**Material for the task**
Start of Block

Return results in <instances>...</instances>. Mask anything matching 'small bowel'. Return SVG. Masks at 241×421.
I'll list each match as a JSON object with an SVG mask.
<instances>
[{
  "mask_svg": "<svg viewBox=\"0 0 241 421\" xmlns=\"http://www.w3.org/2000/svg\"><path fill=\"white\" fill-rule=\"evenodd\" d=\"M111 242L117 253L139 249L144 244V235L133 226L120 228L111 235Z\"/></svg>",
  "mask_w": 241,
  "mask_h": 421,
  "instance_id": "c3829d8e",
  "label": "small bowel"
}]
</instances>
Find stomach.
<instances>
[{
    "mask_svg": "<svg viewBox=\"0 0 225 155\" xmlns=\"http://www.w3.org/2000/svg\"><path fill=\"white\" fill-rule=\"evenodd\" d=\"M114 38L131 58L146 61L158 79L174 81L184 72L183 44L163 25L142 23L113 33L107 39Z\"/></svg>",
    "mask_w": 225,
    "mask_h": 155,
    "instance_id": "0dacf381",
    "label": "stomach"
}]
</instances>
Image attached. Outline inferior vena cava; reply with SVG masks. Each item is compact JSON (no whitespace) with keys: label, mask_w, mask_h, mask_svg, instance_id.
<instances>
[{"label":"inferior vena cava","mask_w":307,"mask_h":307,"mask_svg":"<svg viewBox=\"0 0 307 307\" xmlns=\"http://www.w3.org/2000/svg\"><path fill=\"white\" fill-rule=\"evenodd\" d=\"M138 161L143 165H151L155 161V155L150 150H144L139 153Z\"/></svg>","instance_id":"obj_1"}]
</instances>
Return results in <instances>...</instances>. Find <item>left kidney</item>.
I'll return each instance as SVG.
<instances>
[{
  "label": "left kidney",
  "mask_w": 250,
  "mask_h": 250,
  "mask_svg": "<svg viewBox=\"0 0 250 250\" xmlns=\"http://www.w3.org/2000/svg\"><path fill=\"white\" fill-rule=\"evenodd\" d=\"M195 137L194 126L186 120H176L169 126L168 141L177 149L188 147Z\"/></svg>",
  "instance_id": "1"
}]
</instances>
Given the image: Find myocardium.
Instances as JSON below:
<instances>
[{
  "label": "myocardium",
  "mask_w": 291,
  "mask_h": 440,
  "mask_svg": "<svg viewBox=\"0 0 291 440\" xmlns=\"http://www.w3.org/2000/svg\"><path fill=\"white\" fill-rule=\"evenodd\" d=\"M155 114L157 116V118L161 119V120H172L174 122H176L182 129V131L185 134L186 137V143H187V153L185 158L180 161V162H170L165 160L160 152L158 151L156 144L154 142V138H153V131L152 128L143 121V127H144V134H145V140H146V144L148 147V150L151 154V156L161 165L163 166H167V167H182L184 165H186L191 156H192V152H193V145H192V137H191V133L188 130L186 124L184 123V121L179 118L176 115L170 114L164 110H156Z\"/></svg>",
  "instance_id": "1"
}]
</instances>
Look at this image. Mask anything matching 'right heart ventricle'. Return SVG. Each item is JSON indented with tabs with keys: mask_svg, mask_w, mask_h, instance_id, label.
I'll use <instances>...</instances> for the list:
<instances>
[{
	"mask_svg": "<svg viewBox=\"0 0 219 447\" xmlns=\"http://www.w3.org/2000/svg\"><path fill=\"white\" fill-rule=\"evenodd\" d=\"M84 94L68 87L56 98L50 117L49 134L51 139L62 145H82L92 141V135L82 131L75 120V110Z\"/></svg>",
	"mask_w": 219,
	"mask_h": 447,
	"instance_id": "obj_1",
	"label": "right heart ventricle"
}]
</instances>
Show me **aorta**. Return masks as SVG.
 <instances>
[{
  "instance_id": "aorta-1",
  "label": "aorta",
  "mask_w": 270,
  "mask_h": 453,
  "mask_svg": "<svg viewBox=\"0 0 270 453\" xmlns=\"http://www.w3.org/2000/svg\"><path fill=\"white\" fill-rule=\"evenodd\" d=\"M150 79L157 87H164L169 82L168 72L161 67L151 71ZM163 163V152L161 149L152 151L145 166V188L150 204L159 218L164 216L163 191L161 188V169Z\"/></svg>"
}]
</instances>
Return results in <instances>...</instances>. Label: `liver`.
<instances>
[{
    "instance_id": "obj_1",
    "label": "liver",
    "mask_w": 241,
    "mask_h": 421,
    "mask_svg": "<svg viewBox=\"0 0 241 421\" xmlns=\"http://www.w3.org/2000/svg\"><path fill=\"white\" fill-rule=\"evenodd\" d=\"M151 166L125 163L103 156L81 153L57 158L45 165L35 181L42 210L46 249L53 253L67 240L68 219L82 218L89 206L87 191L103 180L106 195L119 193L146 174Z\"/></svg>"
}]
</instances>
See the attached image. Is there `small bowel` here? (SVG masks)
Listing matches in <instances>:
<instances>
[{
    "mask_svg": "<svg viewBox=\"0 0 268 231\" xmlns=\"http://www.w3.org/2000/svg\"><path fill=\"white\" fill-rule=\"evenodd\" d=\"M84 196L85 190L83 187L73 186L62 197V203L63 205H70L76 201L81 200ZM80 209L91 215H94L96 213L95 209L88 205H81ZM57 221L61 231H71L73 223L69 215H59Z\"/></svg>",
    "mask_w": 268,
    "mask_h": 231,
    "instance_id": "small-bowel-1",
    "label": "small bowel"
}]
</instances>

End of Block
Start of Block

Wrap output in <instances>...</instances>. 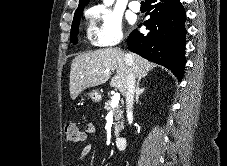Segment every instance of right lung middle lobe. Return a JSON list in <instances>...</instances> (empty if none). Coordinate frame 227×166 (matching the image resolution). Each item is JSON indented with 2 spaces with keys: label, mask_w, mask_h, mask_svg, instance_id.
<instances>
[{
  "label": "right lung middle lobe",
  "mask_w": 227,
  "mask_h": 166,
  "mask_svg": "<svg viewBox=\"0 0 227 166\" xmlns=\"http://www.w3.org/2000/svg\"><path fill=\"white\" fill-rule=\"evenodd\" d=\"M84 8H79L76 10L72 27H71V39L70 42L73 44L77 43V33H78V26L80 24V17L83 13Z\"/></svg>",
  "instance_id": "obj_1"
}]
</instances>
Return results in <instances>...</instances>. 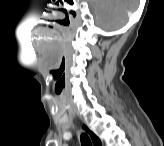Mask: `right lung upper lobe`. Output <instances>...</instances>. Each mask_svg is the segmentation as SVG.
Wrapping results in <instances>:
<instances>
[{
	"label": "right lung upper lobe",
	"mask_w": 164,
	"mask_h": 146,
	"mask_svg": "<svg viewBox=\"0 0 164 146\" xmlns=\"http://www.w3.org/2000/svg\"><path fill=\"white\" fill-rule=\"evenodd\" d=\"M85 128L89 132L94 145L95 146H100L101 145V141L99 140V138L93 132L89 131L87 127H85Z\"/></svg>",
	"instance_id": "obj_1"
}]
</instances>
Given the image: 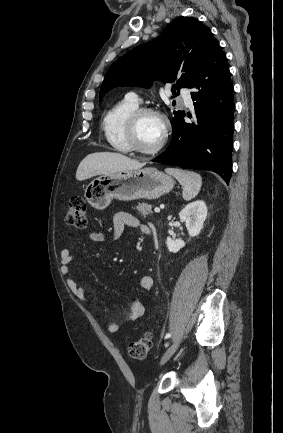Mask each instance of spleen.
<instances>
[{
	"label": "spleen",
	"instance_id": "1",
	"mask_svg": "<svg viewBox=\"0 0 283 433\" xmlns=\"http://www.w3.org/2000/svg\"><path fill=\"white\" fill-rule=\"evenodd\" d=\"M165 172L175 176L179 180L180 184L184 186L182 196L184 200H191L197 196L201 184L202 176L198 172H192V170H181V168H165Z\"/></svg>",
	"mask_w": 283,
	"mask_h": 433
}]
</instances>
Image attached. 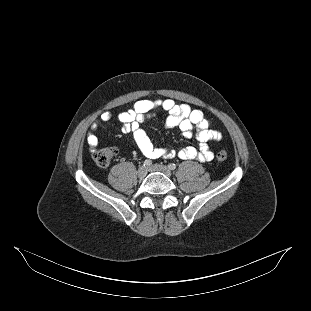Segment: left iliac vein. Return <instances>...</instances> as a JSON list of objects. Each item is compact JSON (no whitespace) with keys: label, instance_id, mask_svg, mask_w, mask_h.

End of Block
Start of Block

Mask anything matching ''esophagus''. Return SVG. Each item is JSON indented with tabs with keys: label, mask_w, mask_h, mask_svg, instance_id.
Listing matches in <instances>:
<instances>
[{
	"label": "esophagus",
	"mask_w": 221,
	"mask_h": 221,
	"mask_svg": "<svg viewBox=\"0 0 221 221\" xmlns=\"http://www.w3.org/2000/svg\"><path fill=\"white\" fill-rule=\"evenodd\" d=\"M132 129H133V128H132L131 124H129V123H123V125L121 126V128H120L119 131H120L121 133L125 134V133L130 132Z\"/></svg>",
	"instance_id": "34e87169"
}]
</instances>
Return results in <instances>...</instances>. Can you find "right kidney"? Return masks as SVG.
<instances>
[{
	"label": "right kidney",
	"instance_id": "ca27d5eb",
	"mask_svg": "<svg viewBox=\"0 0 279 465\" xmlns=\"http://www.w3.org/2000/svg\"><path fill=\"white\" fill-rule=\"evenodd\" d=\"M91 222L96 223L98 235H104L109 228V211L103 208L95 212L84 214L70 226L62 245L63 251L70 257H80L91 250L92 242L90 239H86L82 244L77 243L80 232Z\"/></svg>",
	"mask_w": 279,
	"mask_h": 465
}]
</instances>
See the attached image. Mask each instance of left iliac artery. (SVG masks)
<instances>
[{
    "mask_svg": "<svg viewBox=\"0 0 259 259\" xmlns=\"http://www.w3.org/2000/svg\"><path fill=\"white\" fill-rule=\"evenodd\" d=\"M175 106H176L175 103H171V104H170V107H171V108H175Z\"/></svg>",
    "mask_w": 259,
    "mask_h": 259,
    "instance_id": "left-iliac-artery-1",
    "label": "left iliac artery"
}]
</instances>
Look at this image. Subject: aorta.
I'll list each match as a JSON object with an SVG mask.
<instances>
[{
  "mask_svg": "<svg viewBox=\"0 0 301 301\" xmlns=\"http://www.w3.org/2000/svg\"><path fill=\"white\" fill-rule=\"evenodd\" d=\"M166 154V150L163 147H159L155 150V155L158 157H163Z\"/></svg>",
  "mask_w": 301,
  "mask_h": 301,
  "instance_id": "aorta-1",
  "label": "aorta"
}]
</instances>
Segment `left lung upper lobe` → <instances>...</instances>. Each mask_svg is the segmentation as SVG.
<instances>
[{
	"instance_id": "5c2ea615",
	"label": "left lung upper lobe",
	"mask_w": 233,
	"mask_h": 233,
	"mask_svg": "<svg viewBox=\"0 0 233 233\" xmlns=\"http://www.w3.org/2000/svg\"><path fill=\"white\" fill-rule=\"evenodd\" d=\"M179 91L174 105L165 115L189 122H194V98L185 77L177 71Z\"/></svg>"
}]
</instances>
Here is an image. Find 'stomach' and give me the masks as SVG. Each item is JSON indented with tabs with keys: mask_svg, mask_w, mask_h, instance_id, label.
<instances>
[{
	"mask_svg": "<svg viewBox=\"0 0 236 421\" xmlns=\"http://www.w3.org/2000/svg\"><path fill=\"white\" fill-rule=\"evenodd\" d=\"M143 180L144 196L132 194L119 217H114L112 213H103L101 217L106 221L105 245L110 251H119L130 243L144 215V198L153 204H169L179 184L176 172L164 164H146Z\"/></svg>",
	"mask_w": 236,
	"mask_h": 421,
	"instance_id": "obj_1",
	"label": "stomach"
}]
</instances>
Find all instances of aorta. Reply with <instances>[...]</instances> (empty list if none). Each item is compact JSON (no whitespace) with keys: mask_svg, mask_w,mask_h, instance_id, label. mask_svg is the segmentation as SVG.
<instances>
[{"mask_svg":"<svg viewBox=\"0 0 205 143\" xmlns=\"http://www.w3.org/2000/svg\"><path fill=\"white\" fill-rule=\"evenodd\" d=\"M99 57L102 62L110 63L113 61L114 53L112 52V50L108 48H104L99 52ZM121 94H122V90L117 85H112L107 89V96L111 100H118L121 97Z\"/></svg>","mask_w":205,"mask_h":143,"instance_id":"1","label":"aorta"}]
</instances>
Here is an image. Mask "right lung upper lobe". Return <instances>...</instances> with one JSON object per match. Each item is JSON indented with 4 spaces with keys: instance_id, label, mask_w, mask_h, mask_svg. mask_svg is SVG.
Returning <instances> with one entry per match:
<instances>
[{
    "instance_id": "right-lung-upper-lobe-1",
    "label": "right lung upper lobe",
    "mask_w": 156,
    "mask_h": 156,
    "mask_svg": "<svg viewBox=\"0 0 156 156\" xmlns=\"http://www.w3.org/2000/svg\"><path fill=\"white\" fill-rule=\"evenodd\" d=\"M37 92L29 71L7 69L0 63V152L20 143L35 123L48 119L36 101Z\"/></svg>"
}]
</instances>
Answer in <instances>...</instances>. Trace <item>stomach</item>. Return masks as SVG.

End of Block

**The task**
Can you repeat, word for word, every line above from the one containing "Find all instances" down to the one containing "Answer in <instances>...</instances>.", including both?

**Task output**
Find all instances of aorta. Reply with <instances>[...]</instances> (empty list if none). Each item is compact JSON (no whitespace) with keys: mask_svg, mask_w,mask_h, instance_id, label. mask_svg is the segmentation as SVG.
<instances>
[{"mask_svg":"<svg viewBox=\"0 0 205 143\" xmlns=\"http://www.w3.org/2000/svg\"><path fill=\"white\" fill-rule=\"evenodd\" d=\"M99 57L102 62L110 63L113 61L114 53L112 52V50L108 48H104L99 52ZM121 94H122V90L117 85H112L107 89V96L111 100H118L121 97Z\"/></svg>","mask_w":205,"mask_h":143,"instance_id":"1","label":"aorta"}]
</instances>
Here is an image. Mask "right lung upper lobe". Return <instances>...</instances> with one JSON object per match. Each item is JSON indented with 4 spaces with keys: instance_id, label, mask_w, mask_h, mask_svg. mask_svg is SVG.
Returning <instances> with one entry per match:
<instances>
[{
    "instance_id": "right-lung-upper-lobe-1",
    "label": "right lung upper lobe",
    "mask_w": 156,
    "mask_h": 156,
    "mask_svg": "<svg viewBox=\"0 0 156 156\" xmlns=\"http://www.w3.org/2000/svg\"><path fill=\"white\" fill-rule=\"evenodd\" d=\"M37 92L29 71L7 69L0 63V152L20 143L35 123L48 119L36 101Z\"/></svg>"
}]
</instances>
Answer in <instances>...</instances>. Trace <item>stomach</item>. Return masks as SVG.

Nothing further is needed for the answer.